Мы пришли на спектакль в московский Еврейский театр, к Михоэлсу. В театре Маркиша буквально все боготворили — от ведущих актеров до гримеров и рабочих сцены. Громкий, напряженный голос Маркиша раздавался, казалось, во всех закоулках театра одновременно. Одних актеров он подбадривал перед выходом на сцену, другим рассказывал какую-нибудь мудрую и забавную народную притчу — а знал он их множество… Я задержалась где-то по дороге за кулисами и случайно столкнулась с обаятельным Веньямином Зускиным у двери его гримуборной. Зускин играл в тот день одну из самых блестящих своих ролей — Сендерла из «Путешествия Вениамина Третьего». Встретив меня, Веньямин ласково обнял меня и поцеловал, как принято было в театре. Внезапно, как из-под земли, рядом с нами возник Маркиш. Мрачно взглянув на меня, он увел меня в зал — начинался спектакль. В антракте он учинил мне настоящий «разнос»: как это я позволила Зускину поцеловать себя! К «судилищу» Маркиш привлек и встретившегося нам в фойе Добрушина. Хаця весело посмеивался, слушая нашу перепалку.
Удивительно, но вот уже почти шесть столетий не утихают споры вокруг национальной героини Франции. Дело в том, что в ее судьбе все далеко не так однозначно, как написано в сотнях похожих друг на друга как две капли воды «канонических» биографий.Прежде всего, оспаривается крестьянское происхождение Жанны д’Арк и утверждается, что она принадлежала к королевской династии, то есть была незаконнорожденной дочерью королевы-распутницы Изабо Баварской, жены короля Карла VI Безумного. Другие историки утверждают, что Жанну не могли сжечь на костре в городе Руане…С.Ю.
Книжечка юриста и детского писателя Ф. Н. Наливкина (1810 1868) посвящена знаменитым «маленьким людям» в истории.
Самый одиозный из всех российских поэтов, Иван Семенович Барков (1732–1768), еще при жизни снискал себе дурную славу как автор непристойных, «срамных» од и стихотворений. Его имя сделалось нарицательным, а потому его перу приписывали и приписывают едва ли не все те похабные стишки, которые ходили в списках не только в его время, но и много позже. Но ведь Барков — это еще и переводчик и издатель, поэт, принимавший деятельное участие в литературной жизни своего времени! Что, если его «прескверная» репутация не вполне справедлива? Именно таким вопросом задается автор книги, доктор филологических наук Наталья Ивановна Михайлова.

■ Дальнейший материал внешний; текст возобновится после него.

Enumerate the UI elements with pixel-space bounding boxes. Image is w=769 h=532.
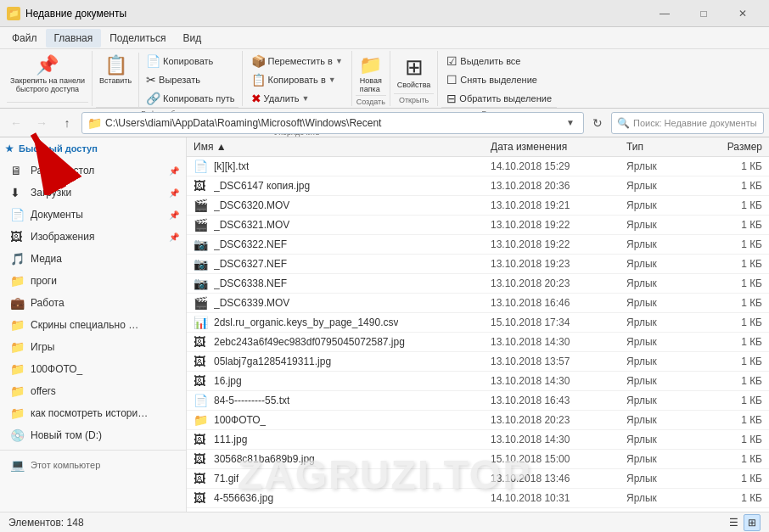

Граф Ф. Г. Головкин происходил из знатного рода Головкиных, возвышение которого было связано с Петром I. Благодаря знатному происхождению граф Федор оказался вблизи российского трона, при дворе европейских монархов. На страницах воспоминаний Головкина, написанных на основе дневниковых записей, встает панорама Европы и России рубежа XVII–XIX веков, персонифицированная знаковыми фигурами того времени. Настоящая публикация отличается от первых изданий, поскольку к основному тексту приобщены те фрагменты мемуаров, которые не вошли в предыдущие.
В книге рассказывается история главного героя, который сталкивается с различными проблемами и препятствиями на протяжении всего своего путешествия. По пути он встречает множество второстепенных персонажей, которые играют важные роли в истории. Благодаря опыту главного героя книга исследует такие темы, как любовь, потеря, надежда и стойкость. По мере того, как главный герой преодолевает свои трудности, он усваивает ценные уроки жизни и растет как личность.
В книге рассказывается история главного героя, который сталкивается с различными проблемами и препятствиями на протяжении всего своего путешествия. По пути он встречает множество второстепенных персонажей, которые играют важные роли в истории. Благодаря опыту главного героя книга исследует такие темы, как любовь, потеря, надежда и стойкость. По мере того, как главный герой преодолевает свои трудности, он усваивает ценные уроки жизни и растет как личность.